◆ What needs to be done
Below is a listing. Return the lines from the one that contains "Sisällöt teemoittain" to the one that contains "Специальные возможности", both ends included, verbatim and with no pictures.

◆ Data supplied
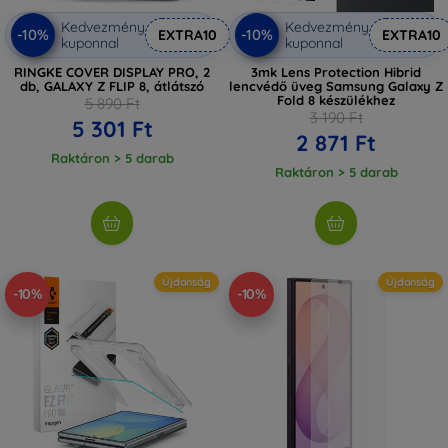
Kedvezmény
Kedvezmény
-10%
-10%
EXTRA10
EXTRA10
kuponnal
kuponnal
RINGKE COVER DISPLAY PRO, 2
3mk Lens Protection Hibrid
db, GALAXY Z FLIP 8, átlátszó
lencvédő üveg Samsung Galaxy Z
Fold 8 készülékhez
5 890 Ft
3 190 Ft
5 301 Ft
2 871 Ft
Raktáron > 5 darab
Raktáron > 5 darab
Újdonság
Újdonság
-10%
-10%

* * *

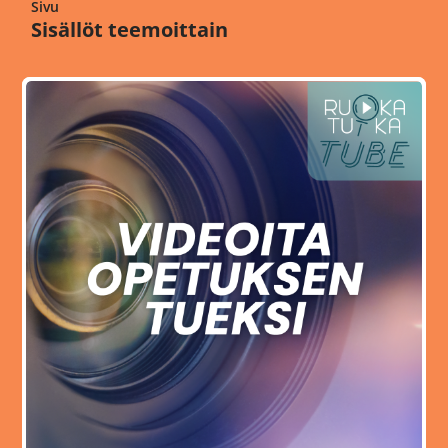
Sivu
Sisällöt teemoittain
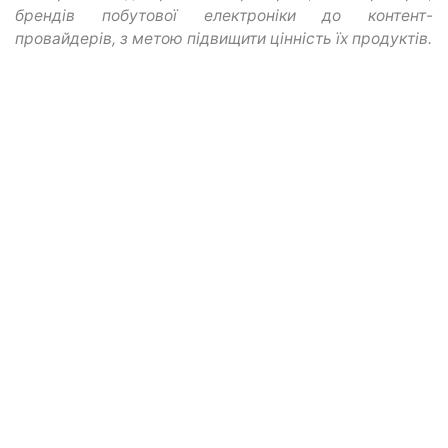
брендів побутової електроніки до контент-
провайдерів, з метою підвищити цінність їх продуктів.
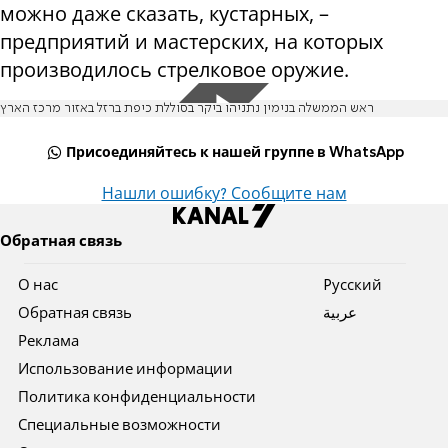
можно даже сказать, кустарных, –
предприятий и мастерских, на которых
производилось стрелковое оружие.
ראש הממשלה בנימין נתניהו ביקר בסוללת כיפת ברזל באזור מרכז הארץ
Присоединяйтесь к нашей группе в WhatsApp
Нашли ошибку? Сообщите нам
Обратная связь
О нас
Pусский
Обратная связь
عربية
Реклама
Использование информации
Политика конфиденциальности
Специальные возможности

◆ Solution
Sisällöt teemoittain
брендів побутової електроніки до контент-
провайдерів, з метою підвищити цінність їх продуктів.
можно даже сказать, кустарных, –
предприятий и мастерских, на которых
производилось стрелковое оружие.
ראש הממשלה בנימין נתניהו ביקר בסוללת כיפת ברזל באזור מרכז הארץ
Присоединяйтесь к нашей группе в WhatsApp
Нашли ошибку? Сообщите нам
Обратная связь
О нас
Pусский
Обратная связь
عربية
Реклама
Использование информации
Политика конфиденциальности
Специальные возможности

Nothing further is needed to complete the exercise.